- _Exercise_
Retype each line of the listing below, from the first through the one holding "вышеперечисленными. Из-за такой", with no other lines.

--- START ---

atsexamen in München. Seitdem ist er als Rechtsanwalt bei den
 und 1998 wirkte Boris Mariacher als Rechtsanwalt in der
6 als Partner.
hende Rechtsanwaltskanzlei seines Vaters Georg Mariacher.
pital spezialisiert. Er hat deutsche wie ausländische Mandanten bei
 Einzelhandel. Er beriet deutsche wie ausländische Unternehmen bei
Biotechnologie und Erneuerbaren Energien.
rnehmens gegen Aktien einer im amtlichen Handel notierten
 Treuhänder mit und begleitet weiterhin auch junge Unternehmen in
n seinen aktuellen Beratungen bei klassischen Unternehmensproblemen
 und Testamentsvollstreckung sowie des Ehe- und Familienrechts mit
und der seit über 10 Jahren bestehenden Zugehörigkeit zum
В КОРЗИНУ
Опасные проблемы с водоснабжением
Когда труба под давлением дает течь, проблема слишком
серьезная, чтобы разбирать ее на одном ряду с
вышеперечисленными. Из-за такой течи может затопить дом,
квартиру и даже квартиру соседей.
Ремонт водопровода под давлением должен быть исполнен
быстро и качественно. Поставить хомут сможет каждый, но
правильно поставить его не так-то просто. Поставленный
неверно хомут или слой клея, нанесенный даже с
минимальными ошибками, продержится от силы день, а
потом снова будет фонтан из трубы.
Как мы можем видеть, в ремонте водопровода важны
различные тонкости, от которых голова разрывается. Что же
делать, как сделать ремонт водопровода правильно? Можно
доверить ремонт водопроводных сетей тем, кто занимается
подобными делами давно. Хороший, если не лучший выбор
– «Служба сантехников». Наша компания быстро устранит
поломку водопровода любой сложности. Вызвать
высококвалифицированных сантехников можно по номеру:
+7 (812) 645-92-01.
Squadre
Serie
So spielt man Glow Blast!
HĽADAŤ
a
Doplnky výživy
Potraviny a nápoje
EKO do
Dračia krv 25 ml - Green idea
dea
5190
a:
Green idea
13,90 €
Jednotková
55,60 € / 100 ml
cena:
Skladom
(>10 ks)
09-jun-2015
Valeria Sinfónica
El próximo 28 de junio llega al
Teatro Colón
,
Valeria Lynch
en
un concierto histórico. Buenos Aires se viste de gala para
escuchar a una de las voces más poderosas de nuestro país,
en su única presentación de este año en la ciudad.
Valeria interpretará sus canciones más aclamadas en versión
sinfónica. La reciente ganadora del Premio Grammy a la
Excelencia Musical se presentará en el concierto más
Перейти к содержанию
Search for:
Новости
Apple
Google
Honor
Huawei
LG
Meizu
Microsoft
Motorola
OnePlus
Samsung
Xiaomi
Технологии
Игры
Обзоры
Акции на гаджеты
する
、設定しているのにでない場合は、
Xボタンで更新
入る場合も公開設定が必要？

--- END ---

- _Result below_
atsexamen in München. Seitdem ist er als Rechtsanwalt bei den
 und 1998 wirkte Boris Mariacher als Rechtsanwalt in der
6 als Partner.
hende Rechtsanwaltskanzlei seines Vaters Georg Mariacher.
pital spezialisiert. Er hat deutsche wie ausländische Mandanten bei
 Einzelhandel. Er beriet deutsche wie ausländische Unternehmen bei
Biotechnologie und Erneuerbaren Energien.
rnehmens gegen Aktien einer im amtlichen Handel notierten
 Treuhänder mit und begleitet weiterhin auch junge Unternehmen in
n seinen aktuellen Beratungen bei klassischen Unternehmensproblemen
 und Testamentsvollstreckung sowie des Ehe- und Familienrechts mit
und der seit über 10 Jahren bestehenden Zugehörigkeit zum
В КОРЗИНУ
Опасные проблемы с водоснабжением
Когда труба под давлением дает течь, проблема слишком
серьезная, чтобы разбирать ее на одном ряду с
вышеперечисленными. Из-за такой течи может затопить дом,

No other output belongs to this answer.